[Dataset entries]

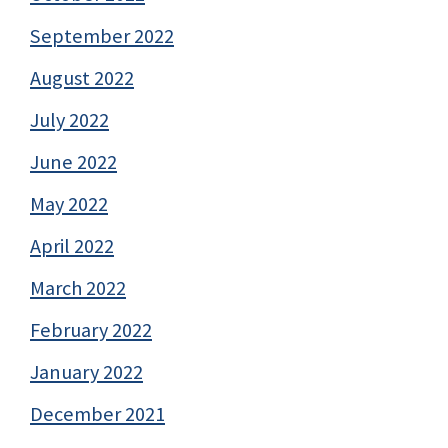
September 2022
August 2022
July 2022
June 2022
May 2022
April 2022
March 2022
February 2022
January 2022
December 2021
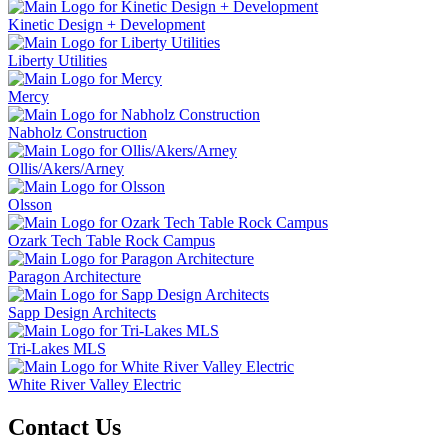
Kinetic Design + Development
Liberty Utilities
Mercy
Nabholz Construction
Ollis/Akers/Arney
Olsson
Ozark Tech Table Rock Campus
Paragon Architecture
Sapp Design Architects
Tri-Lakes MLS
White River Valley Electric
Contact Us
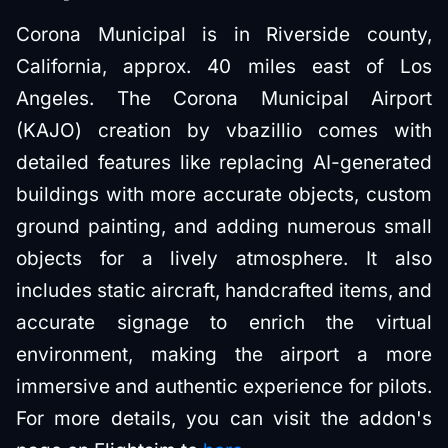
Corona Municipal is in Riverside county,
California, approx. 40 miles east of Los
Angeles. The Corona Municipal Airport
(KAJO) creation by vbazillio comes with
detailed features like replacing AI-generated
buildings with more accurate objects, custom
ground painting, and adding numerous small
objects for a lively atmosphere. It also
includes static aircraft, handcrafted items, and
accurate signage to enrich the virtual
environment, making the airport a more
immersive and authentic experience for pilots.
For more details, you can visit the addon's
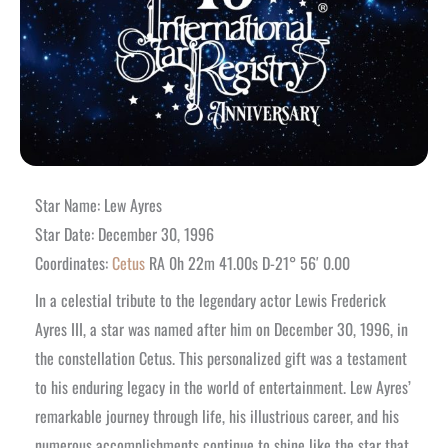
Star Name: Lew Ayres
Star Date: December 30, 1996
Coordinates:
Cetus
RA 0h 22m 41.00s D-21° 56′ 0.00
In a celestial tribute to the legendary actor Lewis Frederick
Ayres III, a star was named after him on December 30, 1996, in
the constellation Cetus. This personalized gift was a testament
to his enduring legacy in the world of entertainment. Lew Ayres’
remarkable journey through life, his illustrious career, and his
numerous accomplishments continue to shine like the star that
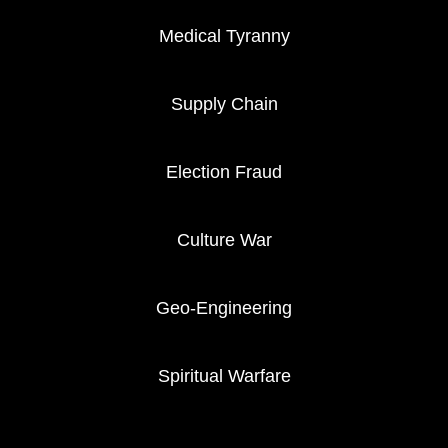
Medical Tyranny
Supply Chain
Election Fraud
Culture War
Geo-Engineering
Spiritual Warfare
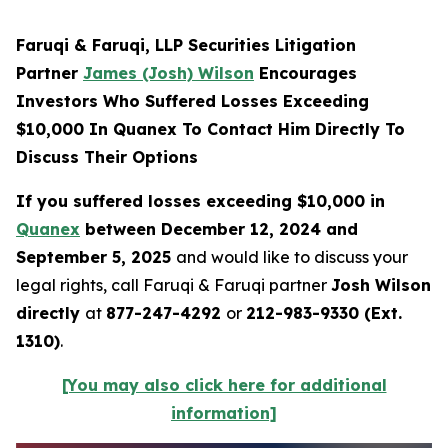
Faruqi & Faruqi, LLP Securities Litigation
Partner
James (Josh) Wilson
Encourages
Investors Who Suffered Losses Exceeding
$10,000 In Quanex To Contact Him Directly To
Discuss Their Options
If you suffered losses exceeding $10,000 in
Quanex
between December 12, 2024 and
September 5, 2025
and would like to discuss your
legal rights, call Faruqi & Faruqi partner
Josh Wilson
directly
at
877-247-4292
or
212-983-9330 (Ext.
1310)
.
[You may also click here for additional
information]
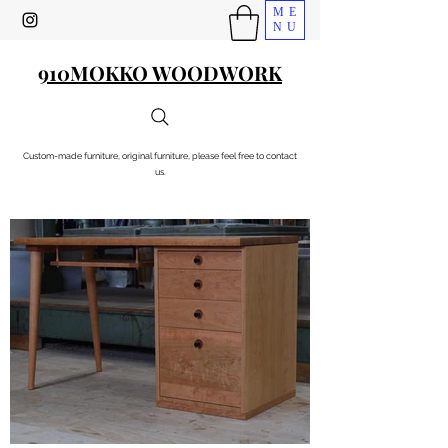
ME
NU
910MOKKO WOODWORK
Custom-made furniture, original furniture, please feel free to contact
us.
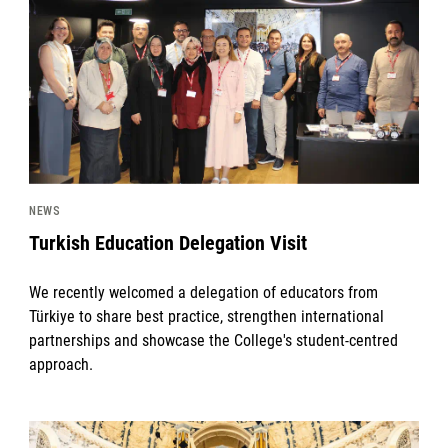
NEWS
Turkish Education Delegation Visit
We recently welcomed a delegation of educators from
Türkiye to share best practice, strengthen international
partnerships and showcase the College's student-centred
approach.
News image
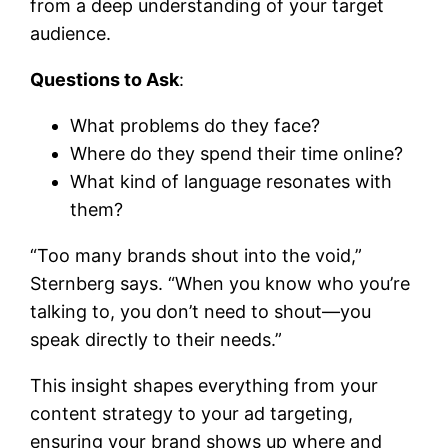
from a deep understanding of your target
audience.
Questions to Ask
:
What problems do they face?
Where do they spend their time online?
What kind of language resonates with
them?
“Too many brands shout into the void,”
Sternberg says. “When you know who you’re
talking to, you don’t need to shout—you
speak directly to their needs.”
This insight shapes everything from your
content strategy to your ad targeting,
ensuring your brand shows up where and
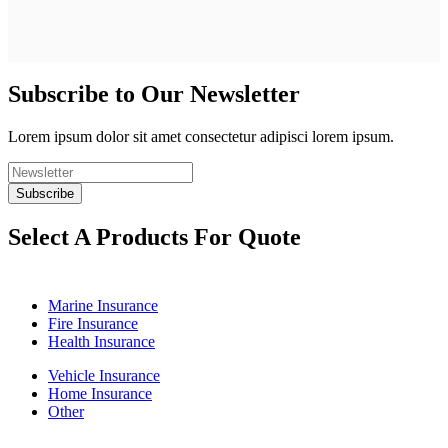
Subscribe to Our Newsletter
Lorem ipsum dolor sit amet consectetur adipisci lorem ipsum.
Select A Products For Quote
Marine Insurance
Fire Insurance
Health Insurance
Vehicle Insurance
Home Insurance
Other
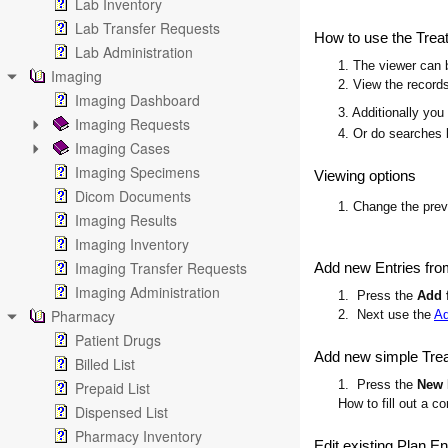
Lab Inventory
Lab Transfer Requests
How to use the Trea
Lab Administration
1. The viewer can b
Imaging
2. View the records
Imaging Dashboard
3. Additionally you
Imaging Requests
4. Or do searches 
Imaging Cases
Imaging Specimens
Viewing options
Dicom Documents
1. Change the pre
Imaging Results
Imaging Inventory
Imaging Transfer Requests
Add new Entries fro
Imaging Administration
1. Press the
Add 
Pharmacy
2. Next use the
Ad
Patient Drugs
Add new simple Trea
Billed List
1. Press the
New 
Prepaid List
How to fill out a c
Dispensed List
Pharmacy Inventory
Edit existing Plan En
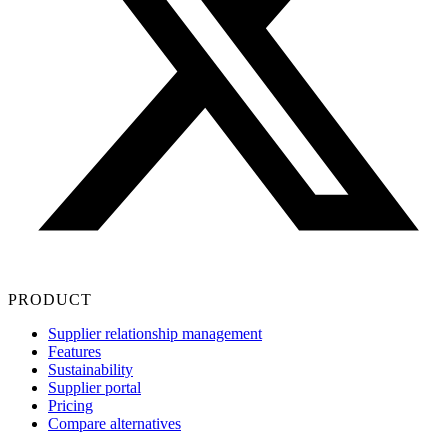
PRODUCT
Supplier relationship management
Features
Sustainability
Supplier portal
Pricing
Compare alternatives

==

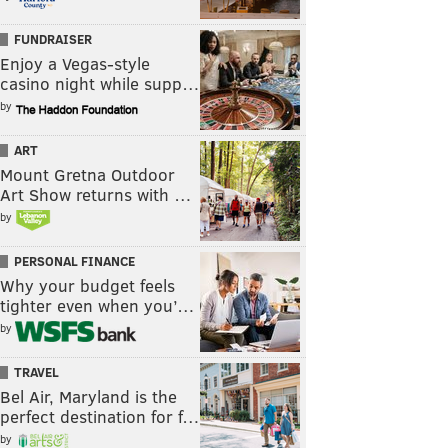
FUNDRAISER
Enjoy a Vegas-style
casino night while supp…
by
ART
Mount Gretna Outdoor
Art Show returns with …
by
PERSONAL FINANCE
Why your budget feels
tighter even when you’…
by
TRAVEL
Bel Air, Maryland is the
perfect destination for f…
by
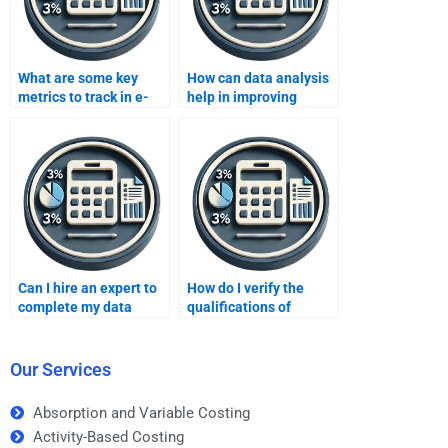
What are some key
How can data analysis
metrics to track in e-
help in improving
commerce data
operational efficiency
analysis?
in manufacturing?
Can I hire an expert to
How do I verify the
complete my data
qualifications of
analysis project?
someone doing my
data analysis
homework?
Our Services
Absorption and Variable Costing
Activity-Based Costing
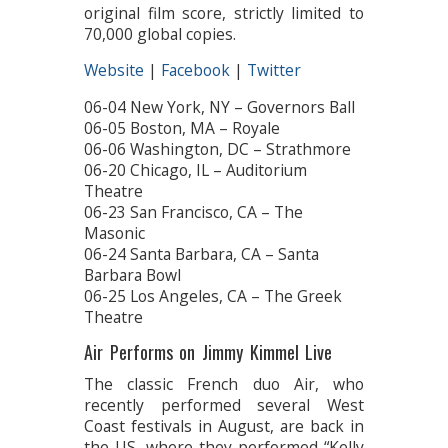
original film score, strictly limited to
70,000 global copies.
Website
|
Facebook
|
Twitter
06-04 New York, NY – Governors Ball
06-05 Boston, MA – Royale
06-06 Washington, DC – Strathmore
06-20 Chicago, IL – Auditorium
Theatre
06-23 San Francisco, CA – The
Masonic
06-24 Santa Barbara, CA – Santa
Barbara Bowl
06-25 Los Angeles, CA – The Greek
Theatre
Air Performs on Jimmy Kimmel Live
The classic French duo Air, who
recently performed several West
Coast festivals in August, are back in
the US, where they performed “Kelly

---

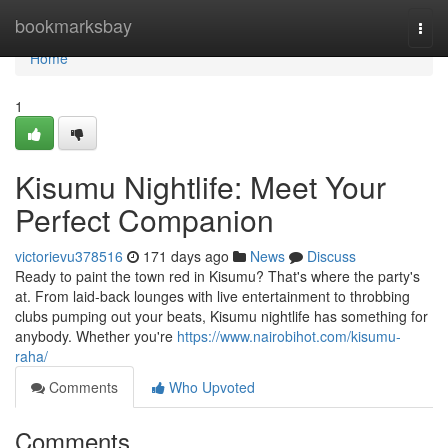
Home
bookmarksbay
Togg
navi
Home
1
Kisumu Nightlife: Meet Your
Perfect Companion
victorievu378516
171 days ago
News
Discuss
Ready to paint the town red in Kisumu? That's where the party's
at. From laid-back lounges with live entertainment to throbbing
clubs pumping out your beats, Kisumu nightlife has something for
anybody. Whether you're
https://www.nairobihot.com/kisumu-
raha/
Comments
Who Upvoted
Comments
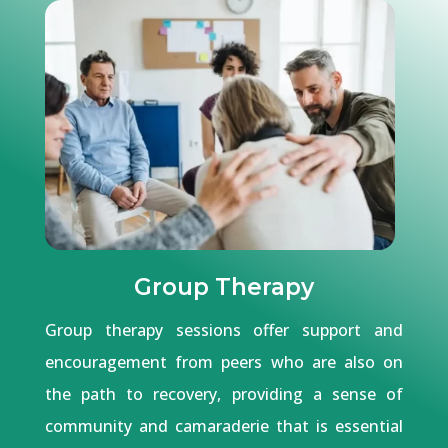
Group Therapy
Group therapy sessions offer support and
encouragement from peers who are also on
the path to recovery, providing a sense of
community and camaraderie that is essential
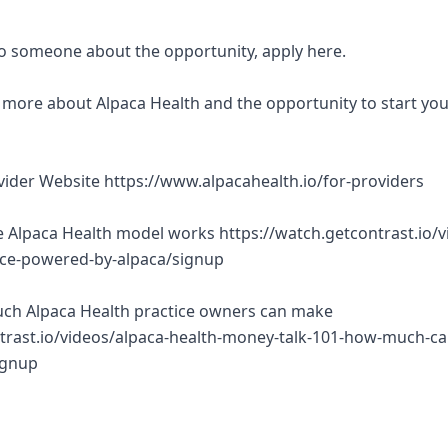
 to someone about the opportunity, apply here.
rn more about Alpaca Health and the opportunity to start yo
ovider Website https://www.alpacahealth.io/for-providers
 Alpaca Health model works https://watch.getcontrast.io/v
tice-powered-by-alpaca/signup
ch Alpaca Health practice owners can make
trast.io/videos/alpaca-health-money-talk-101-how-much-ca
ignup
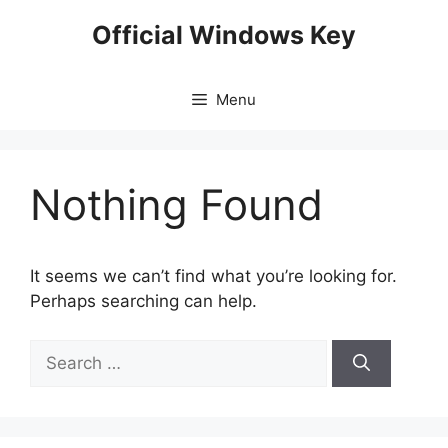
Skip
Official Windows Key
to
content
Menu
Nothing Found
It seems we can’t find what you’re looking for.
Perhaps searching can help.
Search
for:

→ **WORK ORDER**
The only acceptable answer is a number: how many lines in the data above hold the word "Supplier".

→ **EXERCISE SOLUTION**
2